_ACTIVITY_: In the entries that follow, say how many lines contain the string "Bildserver". Give no other words.

_EXERCISE INPUT_:
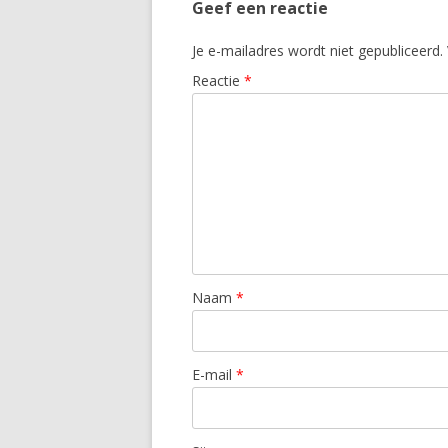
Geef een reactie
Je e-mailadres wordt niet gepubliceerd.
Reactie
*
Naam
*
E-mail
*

---

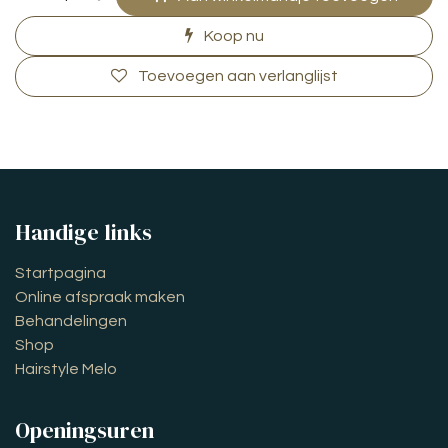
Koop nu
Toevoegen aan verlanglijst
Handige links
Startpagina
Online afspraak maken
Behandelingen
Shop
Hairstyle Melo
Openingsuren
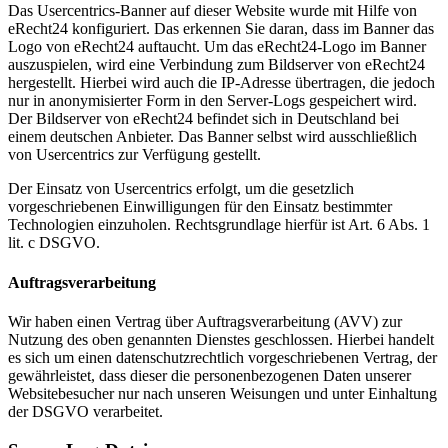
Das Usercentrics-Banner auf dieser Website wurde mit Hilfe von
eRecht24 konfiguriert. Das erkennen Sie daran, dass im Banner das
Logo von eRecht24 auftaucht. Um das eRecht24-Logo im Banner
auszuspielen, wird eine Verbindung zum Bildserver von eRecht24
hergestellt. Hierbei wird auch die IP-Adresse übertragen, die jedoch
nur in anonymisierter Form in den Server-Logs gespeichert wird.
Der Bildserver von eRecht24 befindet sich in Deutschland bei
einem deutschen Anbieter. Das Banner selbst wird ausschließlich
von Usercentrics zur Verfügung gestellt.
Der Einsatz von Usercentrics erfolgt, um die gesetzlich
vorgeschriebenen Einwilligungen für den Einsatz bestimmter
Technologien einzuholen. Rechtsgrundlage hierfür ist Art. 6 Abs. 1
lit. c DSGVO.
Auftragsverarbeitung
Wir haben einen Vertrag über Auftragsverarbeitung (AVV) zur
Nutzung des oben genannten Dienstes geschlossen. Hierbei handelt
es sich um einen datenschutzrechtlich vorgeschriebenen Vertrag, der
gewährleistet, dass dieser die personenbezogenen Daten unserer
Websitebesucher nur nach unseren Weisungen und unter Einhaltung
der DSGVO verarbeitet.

_THE ANSWER_: 2